What is expected ▸ Every line in the records below between the one holding "-A. O servidor públic" and the one holding "Medida Provisória nº 2.187-13", inclusive, is to be set down exactly; all other lines are to be left out.

Given entries ▸
* * *

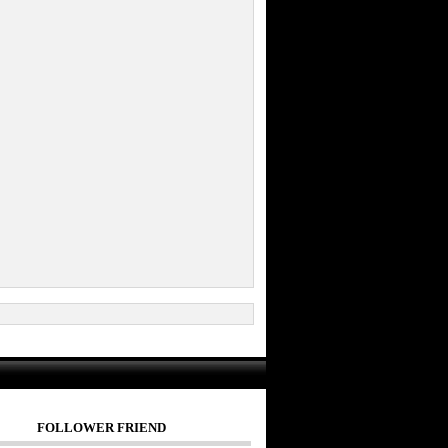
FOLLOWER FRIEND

* * *

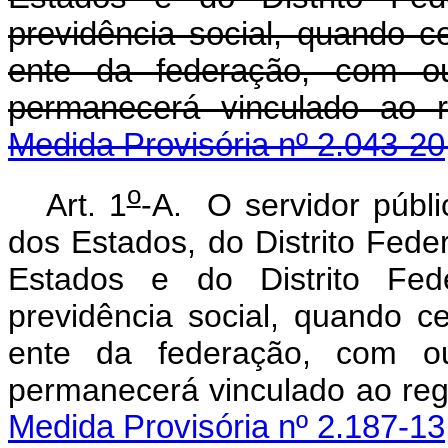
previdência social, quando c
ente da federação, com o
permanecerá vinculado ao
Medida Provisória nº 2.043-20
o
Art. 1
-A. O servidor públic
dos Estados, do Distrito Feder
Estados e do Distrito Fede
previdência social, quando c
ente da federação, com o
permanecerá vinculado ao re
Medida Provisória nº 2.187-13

* * *

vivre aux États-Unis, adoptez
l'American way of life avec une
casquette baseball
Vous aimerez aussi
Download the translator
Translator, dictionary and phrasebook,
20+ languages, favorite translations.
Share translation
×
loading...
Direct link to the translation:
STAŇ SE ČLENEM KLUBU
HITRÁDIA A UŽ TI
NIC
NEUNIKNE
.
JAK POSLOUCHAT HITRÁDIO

* * *

Solution to this task ▸
-A. O servidor públic
dos Estados, do Distrito Feder
Estados e do Distrito Fede
previdência social, quando c
ente da federação, com o
permanecerá vinculado ao re
Medida Provisória nº 2.187-13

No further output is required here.